Quote Originally Posted by wiltw View Post
Hey, you calling me inconsistent?

1. When I shoot color neg, since it does not well tolerate underexposure, as that causes muddy color in the shadows: So I point my hemisphere at the lens, which biases my reading to factor in shadow areas.
2. When I shoot color transparency (or digital), since that does not well tolerate overexposure, as that loses details in the highlights: So I point my hemisphere at the lens, which biases my reading to prioritize the higher areas of illumination (and the belief that the shadows will 'take care of themselves' while I try to preserve my highlight detail.

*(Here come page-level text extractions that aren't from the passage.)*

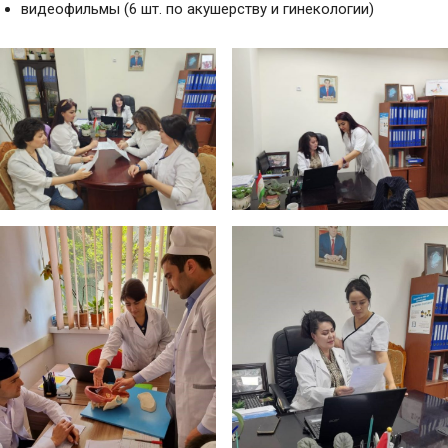
видеофильмы (6 шт. по акушерству и гинекологии)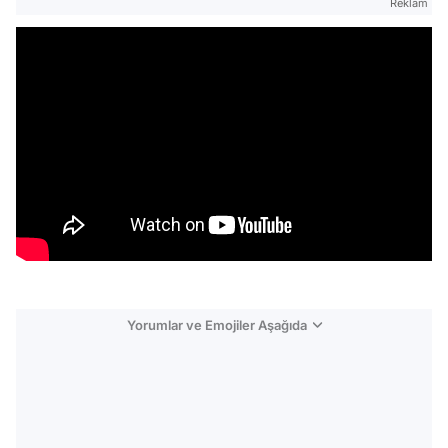
Reklam
Yorumlar ve Emojiler Aşağıda
Video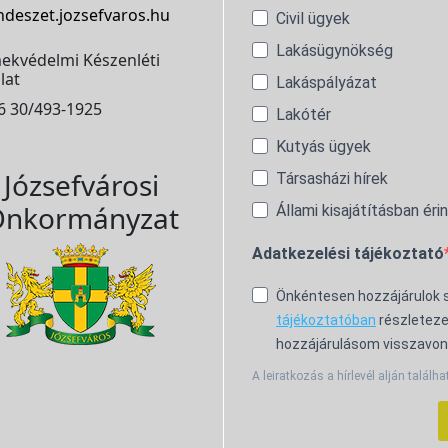
ndeszet.jozsefvaros.hu
Civil ügyek
Lakásügynökség
ekvédelmi Készenléti
lat
Lakáspályázat
6 30/493-1925
Lakótér
Kutyás ügyek
Józsefvárosi
Társasházi hírek
nkormányzat
Állami kisajátításban éri
Adatkezelési tájékoztató
Önkéntesen hozzájárulok
tájékoztatóban
részleteze
hozzájárulásom visszavon
A leiratkozás a hírlevél alján találha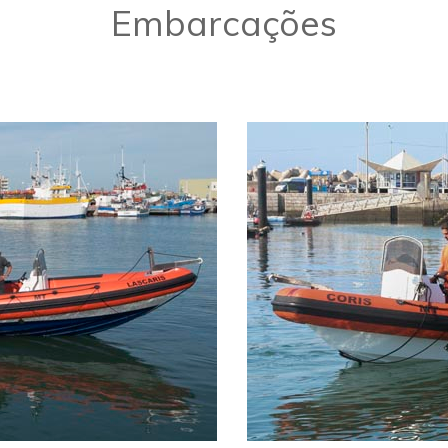
Embarcações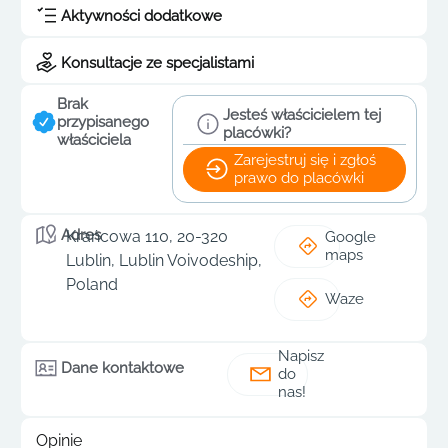
Aktywności dodatkowe
Konsultacje ze specjalistami
Brak
Jesteś właścicielem tej
przypisanego
placówki?
właściciela
Zarejestruj się i zgłoś
prawo do placówki
Adres
Krańcowa 110, 20-320
Google
maps
Lublin, Lublin Voivodeship,
Poland
Waze
Napisz
Dane kontaktowe
do
nas!
Opinie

Most folks choose and use one technique and they don't really understand Why, or that there may be a better way under different circumstances...instead they think the other way is 'wrong'!


2. When I shoot color transparency (or digital), since that does not well tolerate overexposure, as that loses details in the highlights: So I point my hemisphere at the lens, which biases my reading to prioritize the higher areas of illumination (and the belief that the shadows will 'take care of themselves' while I try to preserve my highlight detail.
I'm not saying it's 'wrong'. I'm saying that it does not make sense.

I would not have any qualms using the memory function of most light meters: 1. highlight (illuminated); 2. shadow; 3. average both; 4. now adjust for high- or low-key. At the end of the day, whatever rows your boat, and experimentation and notetaking — yes, even if you waste a few 5x4 sheets.